┌────────

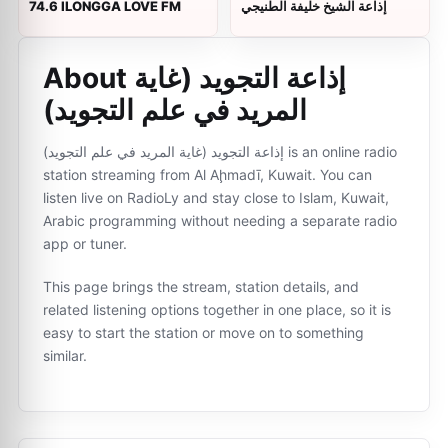
74.6 ILONGGA LOVE FM
إذاعة الشيخ خليفة الطنيجي
About إذاعة التجويد (غاية
المريد في علم التجويد)
إذاعة التجويد (غاية المريد في علم التجويد) is an online radio
station streaming from Al Aḩmadī, Kuwait. You can
listen live on RadioLy and stay close to Islam, Kuwait,
Arabic programming without needing a separate radio
app or tuner.
This page brings the stream, station details, and
related listening options together in one place, so it is
easy to start the station or move on to something
similar.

└────────

_Activity_
With the pictures omitted, give every line above again exactly.

_Your response_
74.6 ILONGGA LOVE FM
إذاعة الشيخ خليفة الطنيجي
About إذاعة التجويد (غاية
المريد في علم التجويد)
إذاعة التجويد (غاية المريد في علم التجويد) is an online radio
station streaming from Al Aḩmadī, Kuwait. You can
listen live on RadioLy and stay close to Islam, Kuwait,
Arabic programming without needing a separate radio
app or tuner.
This page brings the stream, station details, and
related listening options together in one place, so it is
easy to start the station or move on to something
similar.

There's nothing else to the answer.